Are you kidding? Since there are so many observed speciation, I am just going to link a site showing you all the observed speciation you need. Most are bacteria/single celled organisms due to fast reproductive rates, allowing time for speciation to be much quicker, but there are observed speciations in animals too. http://www.talkorigins.org/faqs/faq-speciation.html

That's a perfect example of what I already said: a dogmatic approach to science can only hurt science. The first point of that faq: "Speciations Involving Polyploidy, Hybridization or Hybridization Followed by Polyploidization" is not speciation, the first example is about Oenothera gigas and Oenothera lamarckiana. Oenothera gigas is not classified as a species (nor as a subspecies, it's just a mutation) anymore, while Oenothera lamarckiana is a defunct name for Oenothera glazioviana (so that faq uses outdated infos) -> http://plants.usda.gov/java/ClassificationServlet?source=profile&symbol=OENOT&display=63. Polyploidy occurs in humans too -> http://faculty.clintoncc.suny.edu/faculty/Michael.Gregory/files/Bio 100/Bio 100 Lectures/Genetics- Human Genetics/human.htm (and no, polyploid humans are not considered a different species). About the speciations in plant species not involving polyploidy, that article doesn't mention the names of the new species. The maize example is quite laughable: a well known effect of inbreeding is the reduction in fertility.

As for the animals, it's all about those damned fruit flies: what's the name of the new species of fruit flies created from the drosophila melanogaster?

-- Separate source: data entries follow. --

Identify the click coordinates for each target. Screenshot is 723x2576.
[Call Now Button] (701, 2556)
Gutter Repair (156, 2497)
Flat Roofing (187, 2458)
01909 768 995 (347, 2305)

In animals, hybridization/polyploid is not a great way for speciation, but for plants since they are capable of sustaining fast chromosomal duplication. The key thing in speciation is when two varients of the same species's genetic composition is so different that they cannot interbreed with each other. As for the fruit flies, Diane Dodd showed in a lab using drosophila pseudoobscura and through reproductive isolation and new food diet, and in only 8 generations, the two fly groups could not interbreed.

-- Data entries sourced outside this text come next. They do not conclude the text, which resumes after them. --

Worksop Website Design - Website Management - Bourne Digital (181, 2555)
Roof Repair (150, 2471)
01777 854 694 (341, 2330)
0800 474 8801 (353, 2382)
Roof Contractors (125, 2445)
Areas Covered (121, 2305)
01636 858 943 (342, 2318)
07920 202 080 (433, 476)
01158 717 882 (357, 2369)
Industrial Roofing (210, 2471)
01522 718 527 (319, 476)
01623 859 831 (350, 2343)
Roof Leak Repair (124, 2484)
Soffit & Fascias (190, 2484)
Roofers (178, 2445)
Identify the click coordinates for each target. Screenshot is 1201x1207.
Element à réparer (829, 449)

To say that there's never been speciation is foolish. I assume you are a Christian Creationist(if you are not, I apologize). If there was no speciation, how could there be such a diversity of life after the flood? Do you Noah could have stored 2 million species(those are just the ones that have been discovered. Scientists estimate there could be up to 50 million species, and there are many extinct species that Noah probably took on the ark)? That's means there were at the least 4,050,000 species since Noah took 7 of each bird).